The Maritime India Vision 2030 is a ten-year blueprint for the development of maritime sector released by Prime Minister Narendra Modi.
To develop global standard ports in India, Maritime India Vision (MIV) 2030 has identified several initiatives including the development of world-class mega ports, trans-shipment hubs, and infrastructure modernisation of ports.
The Union Minister for Ports, Shipping and Waterways, Sarbananda Sonowal said that investment opportunities in the range of Rs 100,000–125,000 crore is expected for expanding capacity and creating world-class infrastructure at Indian ports.
Currently, India’s ports are unable to handle ultra-large container vessels due to lack of necessary land-based mega port and terminal facilities.
The unavailability of the advanced large-scale port infrastructure is preventing Indian shipping and ports sector from meeting global standards.
In order to accommodate the ultra large container ships, the ports need a higher draft and several large crane systems.
As these large container vessels seek speedy unloading of large volumes of cargo, the ports require to be equipped with better yard management capability, increased automation, larger storage facilities, more inland connectivity and enhanced labour productivity.
The upcoming ports at Vizhinjam in Kerala and Vadhavan in Maharashtra have natural drafts in excess of 18 metre that would enable ultra-large container and cargo vessels to be accommodated on the ports.
The Vadhavan will aid in accommodating huge container ships as well as breakbulk cargo liquid including Liquefied Natural Gas (LNG).
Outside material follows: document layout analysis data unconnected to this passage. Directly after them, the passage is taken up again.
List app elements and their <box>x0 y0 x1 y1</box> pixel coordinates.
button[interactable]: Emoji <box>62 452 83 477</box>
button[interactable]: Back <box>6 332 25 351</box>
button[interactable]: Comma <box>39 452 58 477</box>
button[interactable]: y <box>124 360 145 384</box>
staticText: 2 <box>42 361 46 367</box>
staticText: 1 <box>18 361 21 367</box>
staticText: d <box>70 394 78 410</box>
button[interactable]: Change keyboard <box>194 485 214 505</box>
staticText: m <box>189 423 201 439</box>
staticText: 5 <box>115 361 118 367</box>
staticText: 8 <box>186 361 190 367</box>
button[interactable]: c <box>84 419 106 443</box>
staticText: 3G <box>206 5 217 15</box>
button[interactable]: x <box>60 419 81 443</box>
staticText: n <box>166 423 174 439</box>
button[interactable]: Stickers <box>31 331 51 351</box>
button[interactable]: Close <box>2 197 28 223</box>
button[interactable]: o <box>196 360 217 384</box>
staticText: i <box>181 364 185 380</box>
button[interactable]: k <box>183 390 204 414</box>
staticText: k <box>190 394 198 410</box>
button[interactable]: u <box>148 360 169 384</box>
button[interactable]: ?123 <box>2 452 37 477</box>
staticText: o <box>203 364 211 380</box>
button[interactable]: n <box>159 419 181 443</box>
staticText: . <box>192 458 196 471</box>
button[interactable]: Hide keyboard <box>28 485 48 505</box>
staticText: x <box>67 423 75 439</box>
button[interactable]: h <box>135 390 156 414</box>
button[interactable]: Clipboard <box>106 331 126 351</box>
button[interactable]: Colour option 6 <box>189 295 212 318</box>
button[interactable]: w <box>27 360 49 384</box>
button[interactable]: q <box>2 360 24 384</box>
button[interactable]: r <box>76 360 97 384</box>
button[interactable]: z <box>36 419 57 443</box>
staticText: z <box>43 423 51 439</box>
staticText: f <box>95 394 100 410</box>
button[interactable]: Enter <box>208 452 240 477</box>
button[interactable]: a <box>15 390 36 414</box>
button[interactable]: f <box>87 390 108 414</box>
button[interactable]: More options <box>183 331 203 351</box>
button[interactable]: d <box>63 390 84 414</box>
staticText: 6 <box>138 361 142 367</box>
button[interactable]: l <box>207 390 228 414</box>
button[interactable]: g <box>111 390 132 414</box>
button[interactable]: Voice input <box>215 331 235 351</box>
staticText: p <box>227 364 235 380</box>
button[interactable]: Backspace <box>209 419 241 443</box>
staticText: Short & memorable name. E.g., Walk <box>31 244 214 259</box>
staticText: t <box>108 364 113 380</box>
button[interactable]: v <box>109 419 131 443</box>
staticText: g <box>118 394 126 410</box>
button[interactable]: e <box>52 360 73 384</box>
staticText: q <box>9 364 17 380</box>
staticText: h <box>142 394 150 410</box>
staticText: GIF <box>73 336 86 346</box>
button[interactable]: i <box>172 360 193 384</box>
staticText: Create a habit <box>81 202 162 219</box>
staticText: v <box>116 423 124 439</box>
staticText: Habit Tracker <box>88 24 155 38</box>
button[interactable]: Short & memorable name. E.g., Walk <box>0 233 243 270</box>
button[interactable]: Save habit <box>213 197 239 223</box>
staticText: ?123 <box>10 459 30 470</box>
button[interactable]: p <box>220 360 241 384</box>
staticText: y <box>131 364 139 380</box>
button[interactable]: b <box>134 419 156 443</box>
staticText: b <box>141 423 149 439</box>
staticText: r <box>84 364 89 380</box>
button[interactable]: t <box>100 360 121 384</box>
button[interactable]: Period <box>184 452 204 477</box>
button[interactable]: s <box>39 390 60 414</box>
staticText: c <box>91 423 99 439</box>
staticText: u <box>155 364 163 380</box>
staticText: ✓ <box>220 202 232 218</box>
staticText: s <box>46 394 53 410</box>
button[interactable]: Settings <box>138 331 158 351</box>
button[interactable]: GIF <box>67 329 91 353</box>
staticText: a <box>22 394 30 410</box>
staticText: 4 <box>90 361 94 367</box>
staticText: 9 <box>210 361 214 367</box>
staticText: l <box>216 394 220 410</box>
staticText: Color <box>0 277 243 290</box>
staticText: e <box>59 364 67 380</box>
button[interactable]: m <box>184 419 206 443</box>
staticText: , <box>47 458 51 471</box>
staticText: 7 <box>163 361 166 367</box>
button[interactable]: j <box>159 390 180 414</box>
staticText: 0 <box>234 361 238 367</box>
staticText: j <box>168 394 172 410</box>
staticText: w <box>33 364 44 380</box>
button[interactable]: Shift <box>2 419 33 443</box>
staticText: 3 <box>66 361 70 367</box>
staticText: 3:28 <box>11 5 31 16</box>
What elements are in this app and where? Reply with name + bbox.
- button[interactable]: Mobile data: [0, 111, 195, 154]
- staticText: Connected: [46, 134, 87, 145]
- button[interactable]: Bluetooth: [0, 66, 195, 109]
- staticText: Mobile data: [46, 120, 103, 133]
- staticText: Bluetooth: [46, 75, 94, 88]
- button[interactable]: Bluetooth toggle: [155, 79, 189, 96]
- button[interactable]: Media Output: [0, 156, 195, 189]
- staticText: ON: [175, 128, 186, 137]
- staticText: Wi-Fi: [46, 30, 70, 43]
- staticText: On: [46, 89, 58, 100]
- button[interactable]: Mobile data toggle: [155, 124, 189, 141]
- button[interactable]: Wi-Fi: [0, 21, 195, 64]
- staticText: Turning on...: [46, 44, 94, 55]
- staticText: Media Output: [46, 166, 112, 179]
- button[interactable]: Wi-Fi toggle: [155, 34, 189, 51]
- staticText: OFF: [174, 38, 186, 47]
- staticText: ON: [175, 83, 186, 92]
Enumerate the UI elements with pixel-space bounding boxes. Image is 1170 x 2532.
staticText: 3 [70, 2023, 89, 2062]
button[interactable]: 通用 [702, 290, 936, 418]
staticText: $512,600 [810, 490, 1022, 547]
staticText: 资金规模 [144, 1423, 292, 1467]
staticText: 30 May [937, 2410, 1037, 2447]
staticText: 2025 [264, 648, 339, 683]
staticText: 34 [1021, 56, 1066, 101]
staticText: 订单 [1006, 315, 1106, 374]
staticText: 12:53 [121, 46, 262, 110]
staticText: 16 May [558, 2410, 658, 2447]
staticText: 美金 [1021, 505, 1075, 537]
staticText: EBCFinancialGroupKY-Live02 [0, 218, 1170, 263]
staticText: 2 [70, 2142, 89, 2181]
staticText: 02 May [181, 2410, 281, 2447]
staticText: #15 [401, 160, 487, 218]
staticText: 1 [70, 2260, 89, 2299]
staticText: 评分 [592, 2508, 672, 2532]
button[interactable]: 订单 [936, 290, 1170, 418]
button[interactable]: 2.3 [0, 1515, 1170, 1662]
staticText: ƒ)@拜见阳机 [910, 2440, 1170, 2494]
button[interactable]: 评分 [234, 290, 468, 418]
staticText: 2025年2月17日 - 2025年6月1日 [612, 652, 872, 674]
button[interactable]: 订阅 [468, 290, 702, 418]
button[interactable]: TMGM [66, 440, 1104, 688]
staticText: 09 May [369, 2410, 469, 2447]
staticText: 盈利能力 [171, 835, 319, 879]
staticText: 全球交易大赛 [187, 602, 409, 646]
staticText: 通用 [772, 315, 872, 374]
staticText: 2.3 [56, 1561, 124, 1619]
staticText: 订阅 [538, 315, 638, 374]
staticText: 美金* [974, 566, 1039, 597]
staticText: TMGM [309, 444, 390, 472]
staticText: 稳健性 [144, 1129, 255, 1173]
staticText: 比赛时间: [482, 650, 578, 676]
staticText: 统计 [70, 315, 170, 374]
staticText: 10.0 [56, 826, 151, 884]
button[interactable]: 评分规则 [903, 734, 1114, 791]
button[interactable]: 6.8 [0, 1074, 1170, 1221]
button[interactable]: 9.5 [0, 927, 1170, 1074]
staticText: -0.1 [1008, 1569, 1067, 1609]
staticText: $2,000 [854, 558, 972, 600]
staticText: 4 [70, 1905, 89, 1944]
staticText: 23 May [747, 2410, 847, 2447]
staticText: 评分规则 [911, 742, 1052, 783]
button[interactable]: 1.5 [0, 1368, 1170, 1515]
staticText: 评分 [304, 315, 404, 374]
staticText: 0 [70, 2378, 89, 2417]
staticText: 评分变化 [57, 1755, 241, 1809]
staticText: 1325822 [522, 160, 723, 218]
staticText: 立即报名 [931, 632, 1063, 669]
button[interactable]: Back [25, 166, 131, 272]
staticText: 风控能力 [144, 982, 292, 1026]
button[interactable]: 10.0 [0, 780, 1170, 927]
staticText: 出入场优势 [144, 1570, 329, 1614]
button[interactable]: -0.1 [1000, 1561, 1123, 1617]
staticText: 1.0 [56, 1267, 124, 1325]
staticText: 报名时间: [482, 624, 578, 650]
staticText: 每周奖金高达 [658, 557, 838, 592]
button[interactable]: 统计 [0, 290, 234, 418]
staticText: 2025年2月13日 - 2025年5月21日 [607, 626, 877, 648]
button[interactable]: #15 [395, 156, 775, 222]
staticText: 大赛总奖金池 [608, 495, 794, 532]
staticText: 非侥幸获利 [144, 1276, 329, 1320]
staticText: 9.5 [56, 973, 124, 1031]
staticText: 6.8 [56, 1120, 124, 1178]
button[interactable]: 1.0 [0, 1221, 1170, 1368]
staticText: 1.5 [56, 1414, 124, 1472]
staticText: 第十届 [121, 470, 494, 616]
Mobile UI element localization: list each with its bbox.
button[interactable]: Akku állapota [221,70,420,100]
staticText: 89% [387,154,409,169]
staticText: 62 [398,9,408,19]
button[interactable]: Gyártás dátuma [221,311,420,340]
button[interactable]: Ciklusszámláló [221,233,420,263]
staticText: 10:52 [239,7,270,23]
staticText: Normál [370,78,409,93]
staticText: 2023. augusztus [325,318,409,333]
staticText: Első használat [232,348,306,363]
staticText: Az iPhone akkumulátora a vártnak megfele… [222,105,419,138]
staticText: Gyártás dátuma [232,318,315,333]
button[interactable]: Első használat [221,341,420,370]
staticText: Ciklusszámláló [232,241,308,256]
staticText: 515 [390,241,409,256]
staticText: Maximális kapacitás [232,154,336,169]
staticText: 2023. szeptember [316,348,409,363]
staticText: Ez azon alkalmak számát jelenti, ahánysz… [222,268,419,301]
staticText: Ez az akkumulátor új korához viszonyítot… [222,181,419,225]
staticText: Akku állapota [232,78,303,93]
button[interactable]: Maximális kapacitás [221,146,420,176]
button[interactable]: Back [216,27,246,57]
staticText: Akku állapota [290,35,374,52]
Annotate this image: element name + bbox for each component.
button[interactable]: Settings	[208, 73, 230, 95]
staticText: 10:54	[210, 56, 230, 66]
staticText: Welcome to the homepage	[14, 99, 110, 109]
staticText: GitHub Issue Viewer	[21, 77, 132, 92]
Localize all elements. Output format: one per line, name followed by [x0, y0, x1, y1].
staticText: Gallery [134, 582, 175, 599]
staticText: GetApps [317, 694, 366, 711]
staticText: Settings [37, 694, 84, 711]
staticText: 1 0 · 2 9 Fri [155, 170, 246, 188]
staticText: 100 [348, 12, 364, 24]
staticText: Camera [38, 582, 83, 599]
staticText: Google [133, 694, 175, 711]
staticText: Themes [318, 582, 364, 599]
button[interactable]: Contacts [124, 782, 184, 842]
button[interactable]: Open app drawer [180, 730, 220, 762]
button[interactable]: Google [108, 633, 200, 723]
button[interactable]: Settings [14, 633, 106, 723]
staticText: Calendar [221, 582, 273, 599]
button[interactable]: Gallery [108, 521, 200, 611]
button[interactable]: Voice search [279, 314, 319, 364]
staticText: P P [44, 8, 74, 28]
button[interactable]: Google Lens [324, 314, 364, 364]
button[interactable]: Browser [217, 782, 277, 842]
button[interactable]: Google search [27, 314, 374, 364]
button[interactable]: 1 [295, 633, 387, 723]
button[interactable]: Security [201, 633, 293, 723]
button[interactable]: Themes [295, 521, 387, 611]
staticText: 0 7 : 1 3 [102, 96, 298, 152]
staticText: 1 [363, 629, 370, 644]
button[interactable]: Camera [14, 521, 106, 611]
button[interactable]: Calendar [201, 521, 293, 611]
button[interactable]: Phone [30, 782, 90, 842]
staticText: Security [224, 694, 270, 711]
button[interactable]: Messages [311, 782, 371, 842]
The port will host containers of 16,000-25,000 TEU (twenty-foot equivalent unit) capacity.
Vizhinjam Port has been planned to offer large scale automation for quick turnaround of vessels with adequate advanced infrastructure to handle ‘Megamax’ containerships.
It has a natural draft of 20-24 metre and minimal littoral drift. The port’s capacity in its first phase is to be 1 million TEUs and in subsequent phases another 6.2 million TEUs will be added.
The container throughput of Indian ports stood at 17 million TEUs for the period 2020, whereas, that for China stood at 245 million TEUs for the same period. The combined container throughput across the top 20 major global ports stood at 357 million TEUs during 2020.
The Maritime India Vision 2030 is a ten-year blueprint for the maritime sector released by the Prime Minister of India at the Maritime India Summit in November 2020.
The vision aims to elevate waterways, drive growth in the shipbuilding sector and encourage cruise tourism in India.
MIV 2030 has identified over 150 initiatives across ten themes covering all the facets of the Indian maritime sector. It is a comprehensive effort to define and achieve national maritime objectives.
The mission has several policy Initiatives and development projects under it. It plans development of green sustainable ports with an aim to increase the share of renewable energy to over 60 per cent by 2030 from current levels of less than 10 per cent.
Additionally, the mission aims to promote waste to wealth through sustainable dredging practices and domestic ship recycling.